*To do*: Pull out of the data below the stretch of lines bounded by the one containing "Ручки и накладки: на раздельном основании" and the one containing "Задать вопрос", both bounds included, unchanged.

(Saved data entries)
==============================
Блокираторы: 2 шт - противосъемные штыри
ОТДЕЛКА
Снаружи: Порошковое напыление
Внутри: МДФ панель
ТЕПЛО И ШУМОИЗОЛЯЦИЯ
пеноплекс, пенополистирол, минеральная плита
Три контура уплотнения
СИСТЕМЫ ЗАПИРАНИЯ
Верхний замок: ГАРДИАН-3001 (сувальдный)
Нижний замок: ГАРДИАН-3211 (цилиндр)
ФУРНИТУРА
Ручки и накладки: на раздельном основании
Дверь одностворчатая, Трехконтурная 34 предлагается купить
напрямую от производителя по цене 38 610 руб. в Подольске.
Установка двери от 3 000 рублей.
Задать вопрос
==============================
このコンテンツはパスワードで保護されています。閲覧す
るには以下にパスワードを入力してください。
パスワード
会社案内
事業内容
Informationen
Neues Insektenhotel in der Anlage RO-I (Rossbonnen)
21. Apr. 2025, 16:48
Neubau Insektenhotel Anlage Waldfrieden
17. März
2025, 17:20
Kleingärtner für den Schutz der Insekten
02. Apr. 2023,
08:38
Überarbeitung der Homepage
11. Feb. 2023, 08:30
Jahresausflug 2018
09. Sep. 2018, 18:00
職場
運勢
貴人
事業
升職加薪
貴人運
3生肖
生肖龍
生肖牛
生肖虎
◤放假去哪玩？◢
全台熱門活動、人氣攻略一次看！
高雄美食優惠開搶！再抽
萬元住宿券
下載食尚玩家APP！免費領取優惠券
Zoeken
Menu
==============================
*Expected answer*:
Ручки и накладки: на раздельном основании
Дверь одностворчатая, Трехконтурная 34 предлагается купить
напрямую от производителя по цене 38 610 руб. в Подольске.
Установка двери от 3 000 рублей.
Задать вопрос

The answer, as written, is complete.